Data for review START
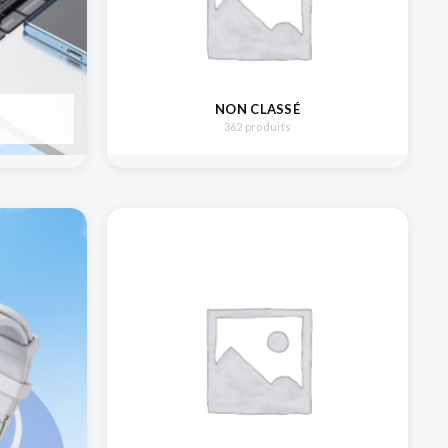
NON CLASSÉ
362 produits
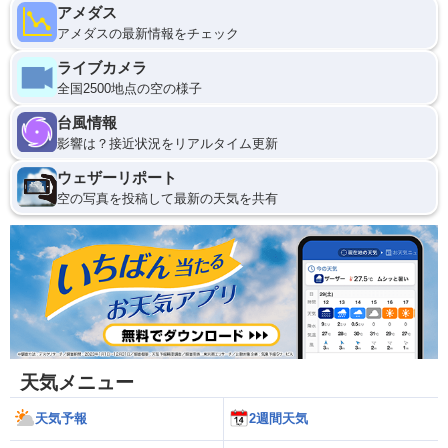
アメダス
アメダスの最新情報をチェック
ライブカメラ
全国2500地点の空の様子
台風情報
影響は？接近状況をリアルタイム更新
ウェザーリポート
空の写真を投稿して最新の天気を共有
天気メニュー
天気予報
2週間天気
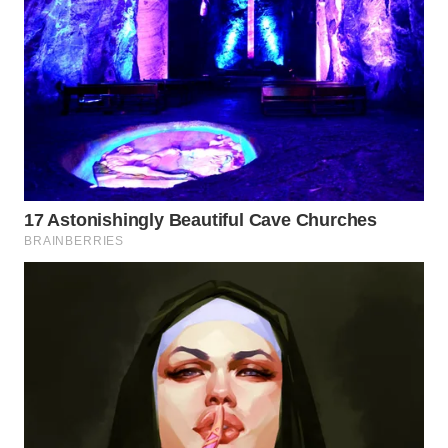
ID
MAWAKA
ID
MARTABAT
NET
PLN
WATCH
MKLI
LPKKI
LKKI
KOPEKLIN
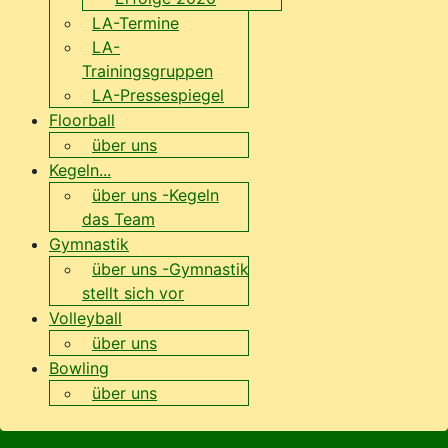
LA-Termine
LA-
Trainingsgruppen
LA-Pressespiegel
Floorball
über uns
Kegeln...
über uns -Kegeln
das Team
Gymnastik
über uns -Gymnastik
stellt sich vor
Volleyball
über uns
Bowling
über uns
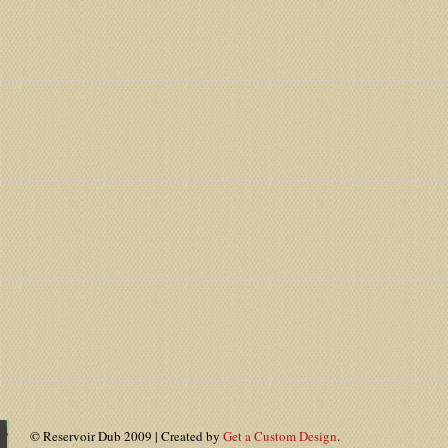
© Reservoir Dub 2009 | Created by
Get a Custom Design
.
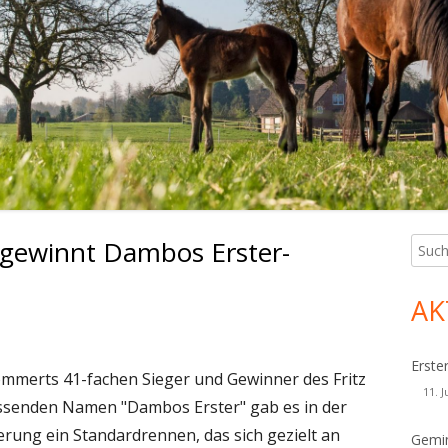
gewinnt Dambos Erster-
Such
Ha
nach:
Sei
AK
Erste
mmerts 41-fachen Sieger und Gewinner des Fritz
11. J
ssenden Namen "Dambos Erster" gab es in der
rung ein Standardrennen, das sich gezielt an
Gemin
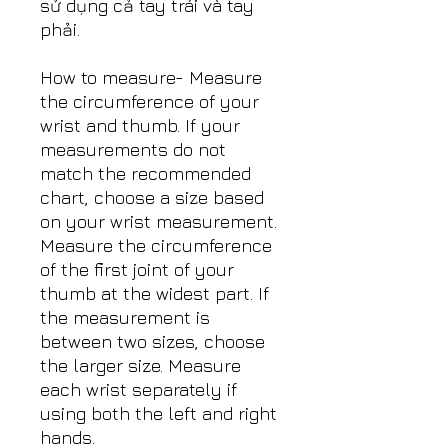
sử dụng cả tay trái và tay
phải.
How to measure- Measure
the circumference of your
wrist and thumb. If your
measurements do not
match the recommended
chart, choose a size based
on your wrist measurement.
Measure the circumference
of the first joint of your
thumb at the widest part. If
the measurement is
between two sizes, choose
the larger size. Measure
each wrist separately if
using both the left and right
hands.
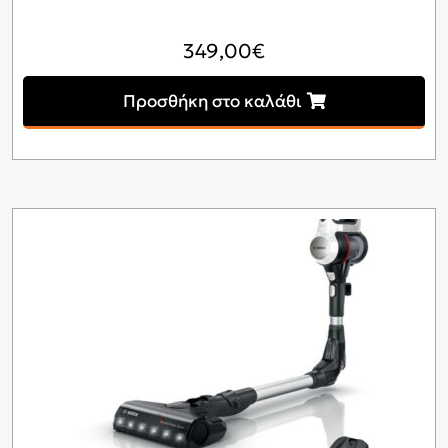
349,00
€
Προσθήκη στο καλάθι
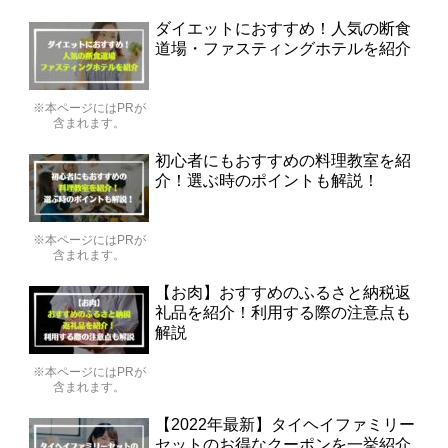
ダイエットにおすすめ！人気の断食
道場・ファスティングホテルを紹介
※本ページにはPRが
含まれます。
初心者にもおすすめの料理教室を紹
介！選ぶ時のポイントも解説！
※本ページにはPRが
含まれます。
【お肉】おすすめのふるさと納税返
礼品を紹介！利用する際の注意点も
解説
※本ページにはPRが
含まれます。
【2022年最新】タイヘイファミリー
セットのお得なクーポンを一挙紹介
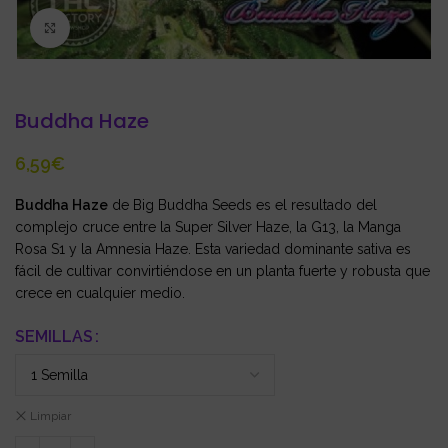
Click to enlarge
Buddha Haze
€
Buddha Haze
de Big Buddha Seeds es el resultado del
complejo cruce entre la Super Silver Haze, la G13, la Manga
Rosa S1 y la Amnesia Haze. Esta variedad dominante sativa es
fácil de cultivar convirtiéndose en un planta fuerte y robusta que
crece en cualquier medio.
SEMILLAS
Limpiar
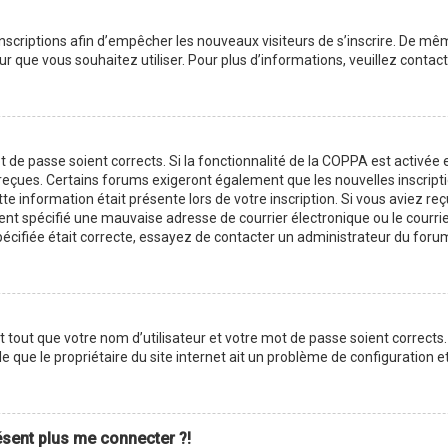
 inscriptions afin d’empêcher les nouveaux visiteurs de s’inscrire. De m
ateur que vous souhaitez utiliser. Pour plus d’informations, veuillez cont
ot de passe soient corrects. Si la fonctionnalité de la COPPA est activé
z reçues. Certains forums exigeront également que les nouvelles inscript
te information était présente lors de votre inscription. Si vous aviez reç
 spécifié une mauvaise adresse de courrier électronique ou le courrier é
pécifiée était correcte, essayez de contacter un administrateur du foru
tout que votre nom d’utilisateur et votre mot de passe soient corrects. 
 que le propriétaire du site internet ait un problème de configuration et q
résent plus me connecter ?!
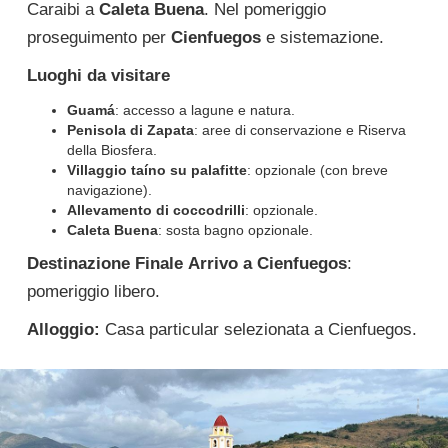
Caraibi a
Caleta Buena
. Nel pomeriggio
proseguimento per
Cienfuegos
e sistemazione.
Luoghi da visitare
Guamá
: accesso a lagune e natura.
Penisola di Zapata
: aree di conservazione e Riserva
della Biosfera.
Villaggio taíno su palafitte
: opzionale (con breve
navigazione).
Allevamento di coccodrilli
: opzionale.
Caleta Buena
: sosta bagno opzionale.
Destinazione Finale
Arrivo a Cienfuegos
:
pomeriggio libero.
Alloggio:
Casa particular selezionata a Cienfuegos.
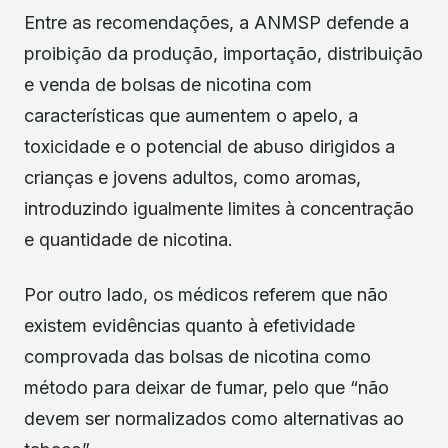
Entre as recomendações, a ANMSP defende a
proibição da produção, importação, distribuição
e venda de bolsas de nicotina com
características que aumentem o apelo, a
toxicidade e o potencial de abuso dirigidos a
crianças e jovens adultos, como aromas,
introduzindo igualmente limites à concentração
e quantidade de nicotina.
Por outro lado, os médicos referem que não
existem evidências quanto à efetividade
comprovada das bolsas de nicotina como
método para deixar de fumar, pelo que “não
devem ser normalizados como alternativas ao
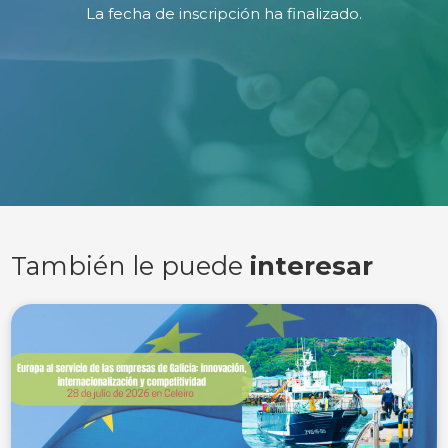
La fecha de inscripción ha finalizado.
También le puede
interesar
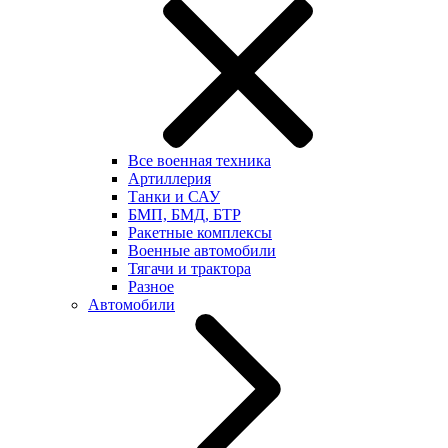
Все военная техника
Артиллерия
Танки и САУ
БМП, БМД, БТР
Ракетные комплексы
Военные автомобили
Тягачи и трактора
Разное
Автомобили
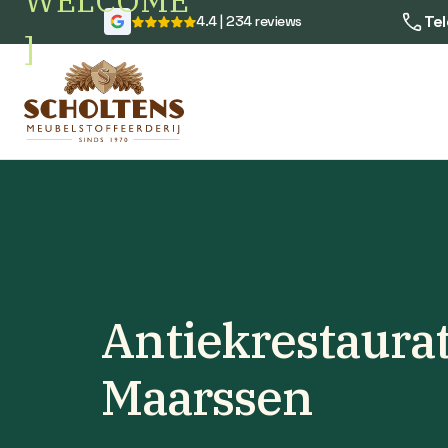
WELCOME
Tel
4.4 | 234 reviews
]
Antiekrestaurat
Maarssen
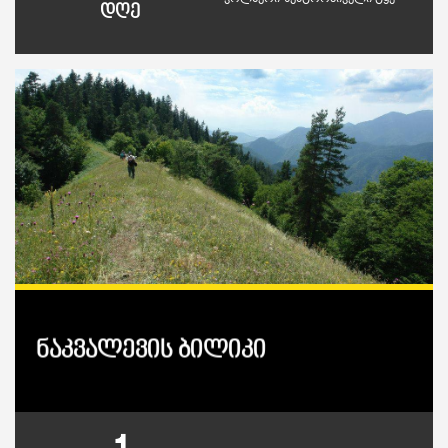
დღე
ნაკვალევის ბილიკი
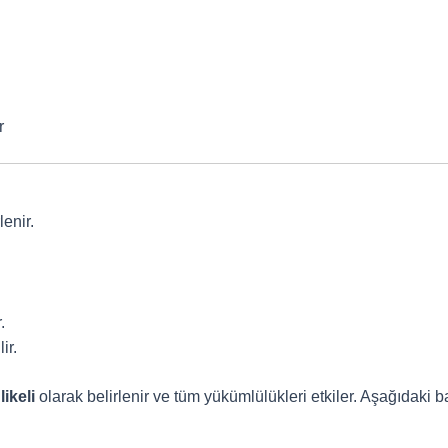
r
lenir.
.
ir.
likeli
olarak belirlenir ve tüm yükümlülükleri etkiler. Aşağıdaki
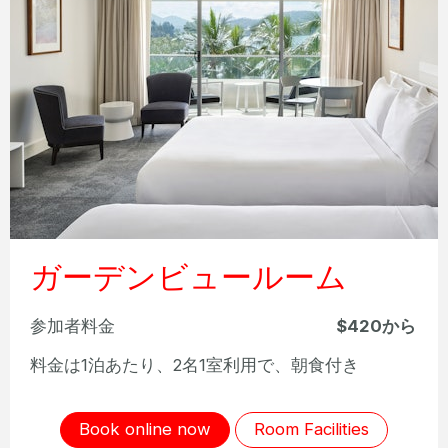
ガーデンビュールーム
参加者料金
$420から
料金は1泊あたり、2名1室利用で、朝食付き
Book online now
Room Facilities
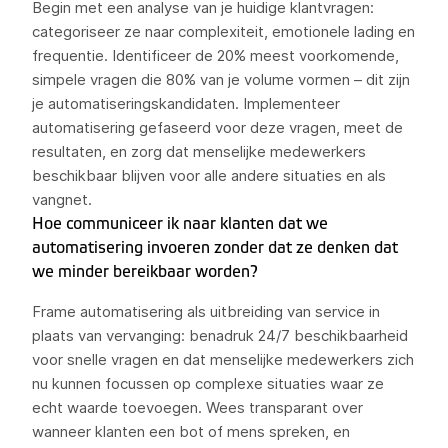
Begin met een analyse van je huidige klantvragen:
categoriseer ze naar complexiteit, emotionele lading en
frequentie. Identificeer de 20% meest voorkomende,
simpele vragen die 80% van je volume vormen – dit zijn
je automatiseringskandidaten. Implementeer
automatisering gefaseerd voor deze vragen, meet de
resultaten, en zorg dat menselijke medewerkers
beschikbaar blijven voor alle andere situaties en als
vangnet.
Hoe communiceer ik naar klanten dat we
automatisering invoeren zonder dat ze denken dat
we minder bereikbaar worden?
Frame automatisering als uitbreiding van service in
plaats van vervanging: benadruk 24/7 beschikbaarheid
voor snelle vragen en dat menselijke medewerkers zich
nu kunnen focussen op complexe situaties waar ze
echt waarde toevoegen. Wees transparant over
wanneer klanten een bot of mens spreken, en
Data for review END
What is the number of lines in the data that hold the word "sich"? Reply with that number and nothing else.

- Exercise response -
2